Write out again, word for word, the lines below from the line that holds "Expert en cybersécurié" through the line that holds "Weitere erhältliche Unterarten", omitting pictures.

[[ DATA EXTRACTS open ]]

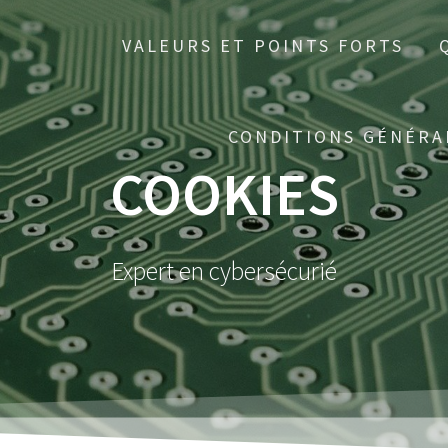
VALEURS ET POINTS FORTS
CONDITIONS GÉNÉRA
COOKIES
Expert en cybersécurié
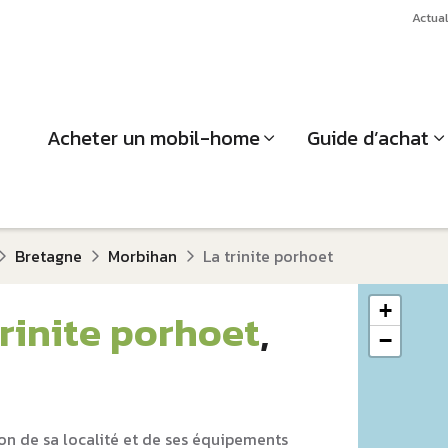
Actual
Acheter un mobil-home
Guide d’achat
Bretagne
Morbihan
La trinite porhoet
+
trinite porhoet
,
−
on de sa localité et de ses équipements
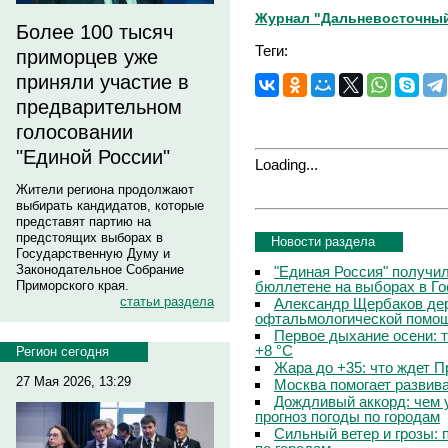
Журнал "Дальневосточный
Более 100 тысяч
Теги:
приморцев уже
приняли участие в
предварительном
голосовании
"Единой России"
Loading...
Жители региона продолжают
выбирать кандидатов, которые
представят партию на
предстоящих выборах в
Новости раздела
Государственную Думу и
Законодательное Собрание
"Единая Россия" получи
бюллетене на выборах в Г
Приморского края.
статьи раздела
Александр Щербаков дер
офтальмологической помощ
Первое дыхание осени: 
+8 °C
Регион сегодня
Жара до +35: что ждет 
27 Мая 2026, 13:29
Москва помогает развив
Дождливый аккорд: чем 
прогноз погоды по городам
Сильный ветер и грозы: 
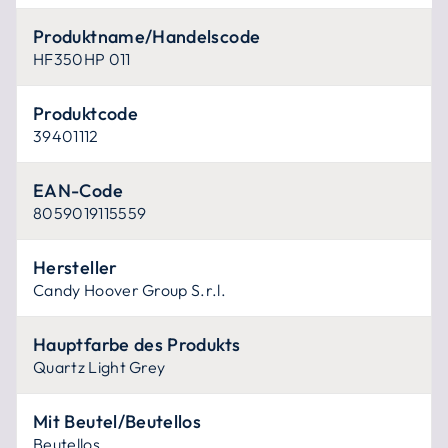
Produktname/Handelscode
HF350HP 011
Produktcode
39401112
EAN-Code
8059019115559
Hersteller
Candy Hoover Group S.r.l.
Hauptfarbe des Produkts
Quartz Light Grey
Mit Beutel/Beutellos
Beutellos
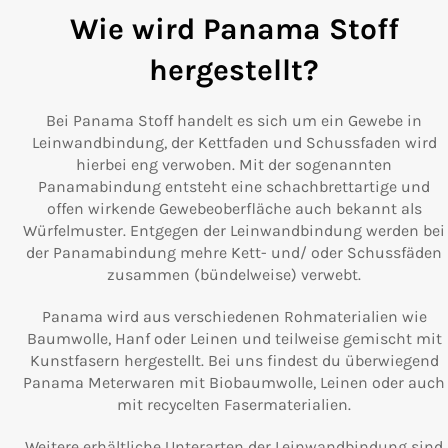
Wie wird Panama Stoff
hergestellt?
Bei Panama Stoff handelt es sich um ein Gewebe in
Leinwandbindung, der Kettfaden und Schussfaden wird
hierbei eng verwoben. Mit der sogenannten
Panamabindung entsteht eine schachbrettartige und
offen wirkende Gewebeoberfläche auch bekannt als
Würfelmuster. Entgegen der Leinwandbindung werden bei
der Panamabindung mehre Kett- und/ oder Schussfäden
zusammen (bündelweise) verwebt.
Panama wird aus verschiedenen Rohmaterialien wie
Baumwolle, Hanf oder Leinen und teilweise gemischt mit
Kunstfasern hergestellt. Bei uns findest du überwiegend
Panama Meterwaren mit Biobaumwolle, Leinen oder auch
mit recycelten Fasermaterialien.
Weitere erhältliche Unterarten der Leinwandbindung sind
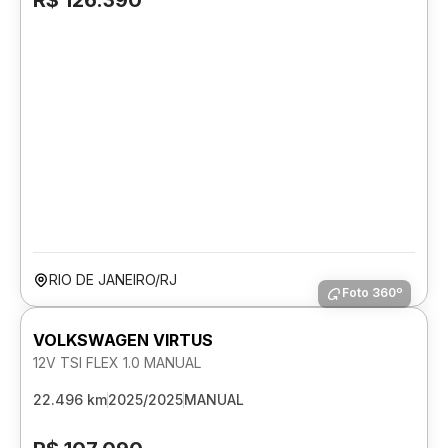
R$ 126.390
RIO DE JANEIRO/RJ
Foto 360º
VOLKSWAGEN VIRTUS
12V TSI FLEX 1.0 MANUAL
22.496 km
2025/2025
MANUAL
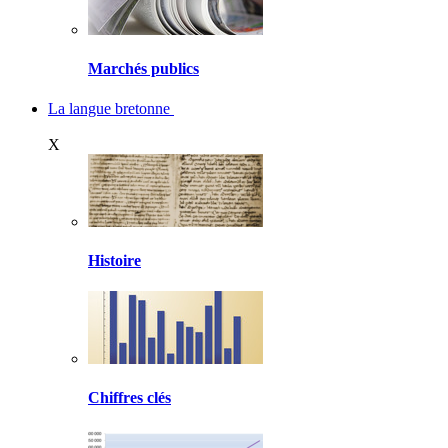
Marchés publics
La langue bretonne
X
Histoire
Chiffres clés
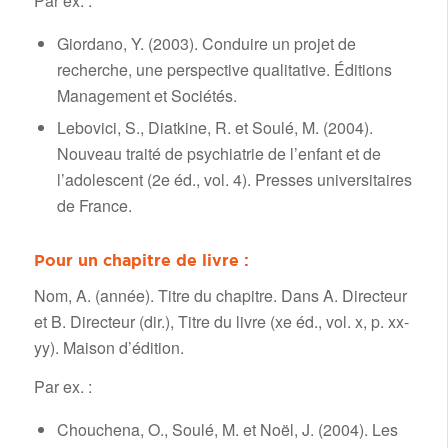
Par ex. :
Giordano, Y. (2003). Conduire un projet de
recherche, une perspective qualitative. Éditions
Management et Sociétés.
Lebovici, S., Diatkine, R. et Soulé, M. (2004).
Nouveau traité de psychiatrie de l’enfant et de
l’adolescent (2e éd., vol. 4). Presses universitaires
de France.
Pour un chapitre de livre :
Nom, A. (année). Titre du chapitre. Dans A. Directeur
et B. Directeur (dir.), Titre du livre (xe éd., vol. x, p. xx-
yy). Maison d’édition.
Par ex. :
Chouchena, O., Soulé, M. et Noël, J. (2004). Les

[[ DATA EXTRACTS closed ]]
[[ DATA EXTRACTS open ]]

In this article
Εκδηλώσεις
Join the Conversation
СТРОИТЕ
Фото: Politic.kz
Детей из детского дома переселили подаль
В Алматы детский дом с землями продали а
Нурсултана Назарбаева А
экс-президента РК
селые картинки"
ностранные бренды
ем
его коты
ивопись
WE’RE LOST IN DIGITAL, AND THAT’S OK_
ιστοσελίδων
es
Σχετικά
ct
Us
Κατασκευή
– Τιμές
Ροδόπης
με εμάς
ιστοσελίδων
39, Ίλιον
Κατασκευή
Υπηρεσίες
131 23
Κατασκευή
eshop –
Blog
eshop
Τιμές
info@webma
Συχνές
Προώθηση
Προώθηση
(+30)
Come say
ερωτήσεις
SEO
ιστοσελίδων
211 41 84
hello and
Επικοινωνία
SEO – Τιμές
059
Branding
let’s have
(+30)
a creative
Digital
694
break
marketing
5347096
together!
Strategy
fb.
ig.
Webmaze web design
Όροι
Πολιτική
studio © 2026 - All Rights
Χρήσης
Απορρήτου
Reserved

[[ DATA EXTRACTS closed ]]

* _OUTPUT_:
Expert en cybersécurié
Actual
Acheter un mobil-home
Guide d’achat
Bretagne
Morbihan
La trinite porhoet
+
trinite porhoet
,
−
on de sa localité et de ses équipements
Журнал "Дальневосточный
Более 100 тысяч
Теги:
приморцев уже
приняли участие в
предварительном
голосовании
"Единой России"
Loading...
Жители региона продолжают
выбирать кандидатов, которые
представят партию на
предстоящих выборах в
Новости раздела
Государственную Думу и
Законодательное Собрание
"Единая Россия" получи
бюллетене на выборах в Г
Приморского края.
статьи раздела
Александр Щербаков дер
офтальмологической помощ
Первое дыхание осени: 
+8 °C
Регион сегодня
Жара до +35: что ждет 
27 Мая 2026, 13:29
Москва помогает развив
Дождливый аккорд: чем 
прогноз погоды по городам
Сильный ветер и грозы: 
Produktname/Handelscode
HF350HP 011
Produktcode
39401112
EAN-Code
8059019115559
Hersteller
Candy Hoover Group S.r.l.
Hauptfarbe des Produkts
Quartz Light Grey
Mit Beutel/Beutellos
Beutellos
Wie wird Panama Stoff
hergestellt?
Bei Panama Stoff handelt es sich um ein Gewebe in
Leinwandbindung, der Kettfaden und Schussfaden wird
hierbei eng verwoben. Mit der sogenannten
Panamabindung entsteht eine schachbrettartige und
offen wirkende Gewebeoberfläche auch bekannt als
Würfelmuster. Entgegen der Leinwandbindung werden bei
der Panamabindung mehre Kett- und/ oder Schussfäden
zusammen (bündelweise) verwebt.
Panama wird aus verschiedenen Rohmaterialien wie
Baumwolle, Hanf oder Leinen und teilweise gemischt mit
Kunstfasern hergestellt. Bei uns findest du überwiegend
Panama Meterwaren mit Biobaumwolle, Leinen oder auch
mit recycelten Fasermaterialien.
Weitere erhältliche Unterarten der Leinwandbindung sind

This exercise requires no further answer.